**Exercise requirements:** Copy every line of the listing that holds the string "Brake".
─── Study material ───
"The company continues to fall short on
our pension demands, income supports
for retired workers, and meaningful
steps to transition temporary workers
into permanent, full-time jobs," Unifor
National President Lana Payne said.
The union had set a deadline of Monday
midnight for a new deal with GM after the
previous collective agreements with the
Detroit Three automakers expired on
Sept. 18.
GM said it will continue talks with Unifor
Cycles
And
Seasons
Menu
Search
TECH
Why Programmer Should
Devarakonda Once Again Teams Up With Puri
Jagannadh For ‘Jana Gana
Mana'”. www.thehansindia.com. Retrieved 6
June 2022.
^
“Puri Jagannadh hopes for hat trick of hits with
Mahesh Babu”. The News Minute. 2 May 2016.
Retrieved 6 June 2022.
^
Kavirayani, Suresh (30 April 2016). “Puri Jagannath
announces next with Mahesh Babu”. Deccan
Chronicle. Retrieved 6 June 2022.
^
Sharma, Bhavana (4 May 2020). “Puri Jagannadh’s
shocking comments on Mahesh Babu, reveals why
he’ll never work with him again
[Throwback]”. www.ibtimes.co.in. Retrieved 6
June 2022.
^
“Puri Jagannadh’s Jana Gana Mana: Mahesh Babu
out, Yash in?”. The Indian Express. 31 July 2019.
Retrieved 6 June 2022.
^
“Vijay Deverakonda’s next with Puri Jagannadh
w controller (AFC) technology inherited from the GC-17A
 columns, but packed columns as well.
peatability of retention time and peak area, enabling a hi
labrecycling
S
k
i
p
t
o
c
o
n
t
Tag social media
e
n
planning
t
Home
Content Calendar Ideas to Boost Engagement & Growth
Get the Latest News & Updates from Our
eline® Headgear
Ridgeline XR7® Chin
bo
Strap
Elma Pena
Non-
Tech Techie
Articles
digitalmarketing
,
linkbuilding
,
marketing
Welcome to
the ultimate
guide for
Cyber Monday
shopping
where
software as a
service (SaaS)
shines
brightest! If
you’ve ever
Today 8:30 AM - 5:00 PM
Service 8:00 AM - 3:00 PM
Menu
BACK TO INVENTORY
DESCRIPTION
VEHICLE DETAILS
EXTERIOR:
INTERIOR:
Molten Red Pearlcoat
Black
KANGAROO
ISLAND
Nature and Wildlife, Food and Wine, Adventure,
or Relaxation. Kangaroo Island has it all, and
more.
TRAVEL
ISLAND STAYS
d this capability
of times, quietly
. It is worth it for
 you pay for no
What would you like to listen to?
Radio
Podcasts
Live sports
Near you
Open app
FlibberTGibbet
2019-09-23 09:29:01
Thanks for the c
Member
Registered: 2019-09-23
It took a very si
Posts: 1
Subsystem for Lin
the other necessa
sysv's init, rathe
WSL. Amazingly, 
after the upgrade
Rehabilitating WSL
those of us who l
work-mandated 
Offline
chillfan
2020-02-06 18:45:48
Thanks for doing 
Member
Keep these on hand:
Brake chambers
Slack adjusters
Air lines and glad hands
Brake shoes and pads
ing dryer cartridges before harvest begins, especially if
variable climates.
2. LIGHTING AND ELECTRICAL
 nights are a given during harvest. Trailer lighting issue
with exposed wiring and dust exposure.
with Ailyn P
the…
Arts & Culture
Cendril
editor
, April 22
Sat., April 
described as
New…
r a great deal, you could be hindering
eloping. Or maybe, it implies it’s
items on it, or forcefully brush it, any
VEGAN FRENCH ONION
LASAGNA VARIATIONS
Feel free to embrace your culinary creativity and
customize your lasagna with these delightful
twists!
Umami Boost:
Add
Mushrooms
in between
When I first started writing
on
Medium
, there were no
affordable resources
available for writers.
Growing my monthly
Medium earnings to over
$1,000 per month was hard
───
**Response to this task:**
Brake chambers
Brake shoes and pads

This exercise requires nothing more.